Thursday 18 April, 2019

Government announces $14 billion in tax cuts

Dr Nigel Clarke

Dr Nigel Clarke

Jamaicans are set to benefit from a whopping $14 billion in tax cuts that were announced on Thursday by Finance and the Public Service Minister, Dr Nigel Clarke, in his maiden budget presentation in the House of Representatives.

The tax cuts will take effect on April 1.

Some taxes like the $60,000 minimum business tax are to be abolished, while the threshold of $3 million for which businesses become liable to pay General Consumption Tax (GCT) is to be raised to $10 million.

The primary beneficiaries will be some 3,500 small businesses, Clarke said.

Additionally, a flat fee of $5,000 per transaction is to replace stamp duty and transfer tax.

Clarke told the House during a budget presentation that was well received, that the unprecedented step was being taken because of sustained improvement in the macro-economic numbers, and as a way of ensuring ‘growth with equity’, which was the theme of his presentation.

“After almost 20 years of consistent tax increases and no new taxes last year, it is now time to give back. It is the right thing to do,” Clarke stated to sustained applause and desk thumping in the House.

He cautioned that Jamaica was still faced with a problem of high debt and low growth. As such, he said the give-back had to be “calibrated to have a stimulating impact on growth”.

“As a result, our first priority in giving back is to phase out taxes that are most distortionary to economic activity, and that cut across all sectors of the economy,” the minister explained.

“For our economy to grow faster, we must have more economic activity, more persons starting businesses, more persons engaged in transactions. Government taxes that are levied without reference to profitability… disincentivise small businesses, encourage informality, and they impede economic growth,” Clarke added.

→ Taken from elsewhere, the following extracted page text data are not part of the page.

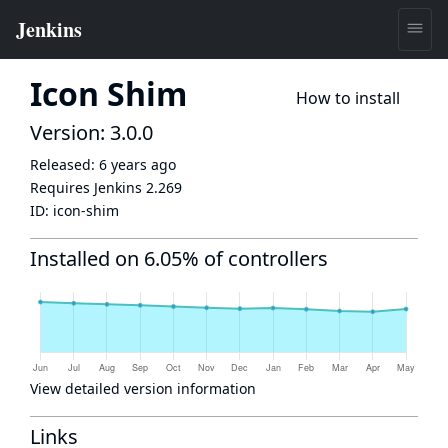
Icon Shim
How to install
Version: 3.0.0
Released:
6 years ago
Requires Jenkins
2.269
ID:
icon-shim
Installed on 6.05% of controllers
View detailed version information
Links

Below are the taxes that are to be abolished or reduced, effective April 1:

1.    The $60,000 minimum business tax. Clarke noted that this tax is applied to all businesses “without regard to whether it’s struggling or it’s performing, whether it’s a start-up or it’s mature. Whether it’s making a loss, or it’s making a profit.” He argued that it is an indiscriminate tax that discourages business formation and activity.

2. The asset tax for non-financial businesses, which the finance minister also described as being distortionary. 

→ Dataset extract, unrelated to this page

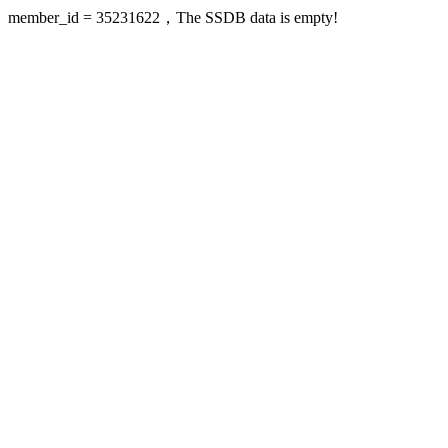
member_id = 35231622，The SSDB data is empty!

3. The threshold at which businesses become liable for paying GCT is to move to $10 million from the current $3 million. Clarke argued that many small businesses find the cost of complying difficult. “We want to reduce the cost of business for small and medium-sized enterprises. We want to support small business,” he said. The minister said Tax Administration Jamaica will now be able to free up staff to concentrate on going after big businesses to ensure they are tax-compliant.

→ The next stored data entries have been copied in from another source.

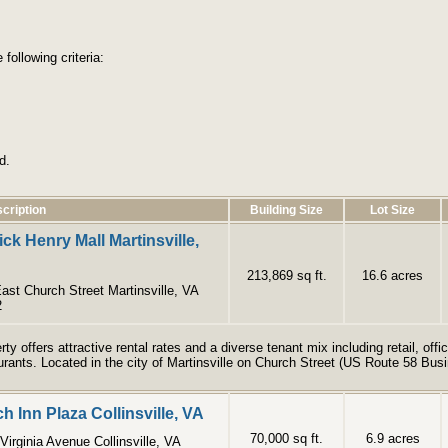
following criteria:
d.
cription
Building Size
Lot Size
ick Henry Mall Martinsville,
213,869 sq ft.
16.6 acres
ast Church Street Martinsville, VA
2
rty offers attractive rental rates and a diverse tenant mix including retail, of
urants. Located in the city of Martinsville on Church Street (US Route 58 Bus
h Inn Plaza Collinsville, VA
70,000 sq ft.
6.9 acres
Virginia Avenue Collinsville, VA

4. Stamp duty and transfer tax which are imposed on a wide variety of transactions is to be replaced by a $5,000 flat fee. Such taxes apply to a wide range of transactions, including the transfer of land, mortgages, loans and securities. “For the economy to grow, Government should not be taxing these transactions,” Clarke argued. And he encouraged individuals to shop around when doing business with financial institutions. “When you hear that interest rates are moving down and yours not moving and some other institution offers you a better rate, phase the financial institution out. The Government will not stand in your way,” he said.

5. Ad valorem stamp duty on property is to be replaced with a $5,000 fee.  

6. Transfer tax on property is to be reduced from five per cent to two per cent.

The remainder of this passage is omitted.